COMENTARIO

 Gn 21,22-33 

El episodio describe un conflicto propio entre pastores del desierto, a propósito de los derechos sobre un pozo de agua. El nombre del lugar, Berseba, se explica aquí según dos etimologías distintas: por alusión a las «siete ovejas» (vv. 28-30) y por referencia al «pozo del juramento» (vv. 23-31). Quizá este episodio haya podido servir para la justificación de los derechos de los israelitas sobre la zona del desierto y la franja ocupada por los filisteos.

Destaca la actitud benevolente de Abrahán y la forma pacífica de solucionar un conflicto, primero mediante el diálogo y finalmente con un pacto que es cumplido por ambas partes, especialmente por parte del patriarca que actúa con evidente generosidad.
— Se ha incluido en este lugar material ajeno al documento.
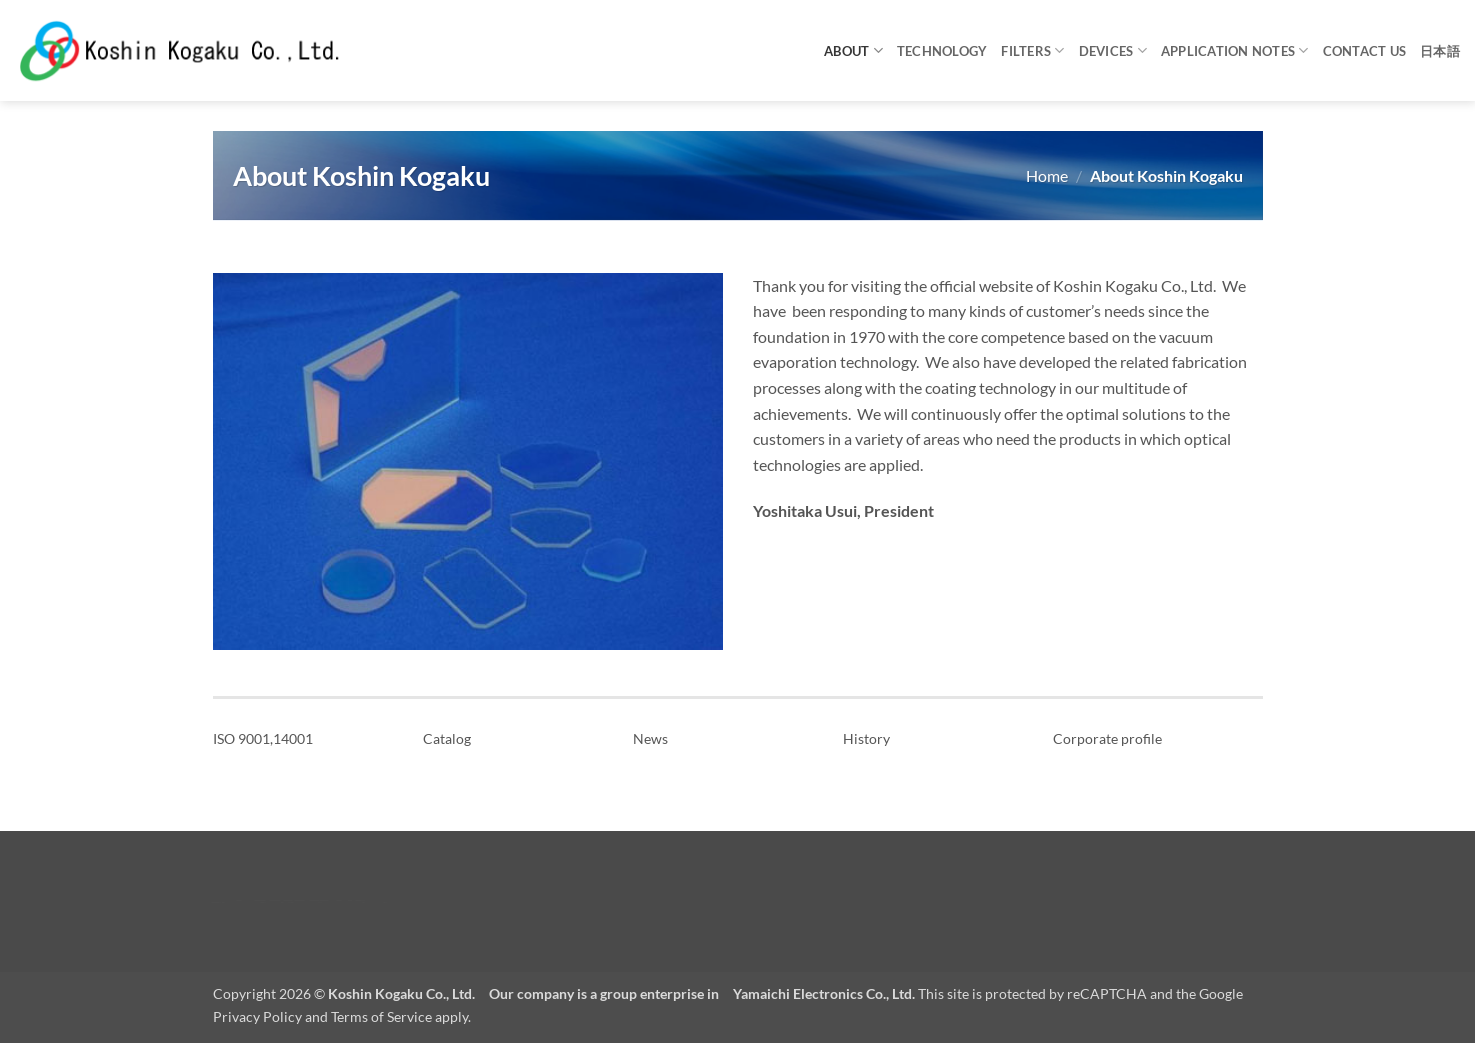 The width and height of the screenshot is (1475, 1043). Describe the element at coordinates (1113, 50) in the screenshot. I see `Devices` at that location.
Es posible que la tradición de este recuerdo quiera resaltar precisamente esa forma pacífica de resolver las discrepancias entre pastores, frente a las riñas violentas que imperaban en la época (cfr 26,19-22). En cualquier caso esta escena de la Biblia tiene carácter ejemplar de gran actualidad en todo tiempo: «No podemos dejar de alabar —dice el Concilio Vaticano II— a aquellos que, renunciando a la violencia en la exigencia de sus derechos, recurren a los medios de defensa que, por otra parte, están incluso al alcance de los más débiles, siempre que esto sea posible sin lesionar los derechos u obligaciones de otros o de la sociedad» (Gaudium et spes, n. 78).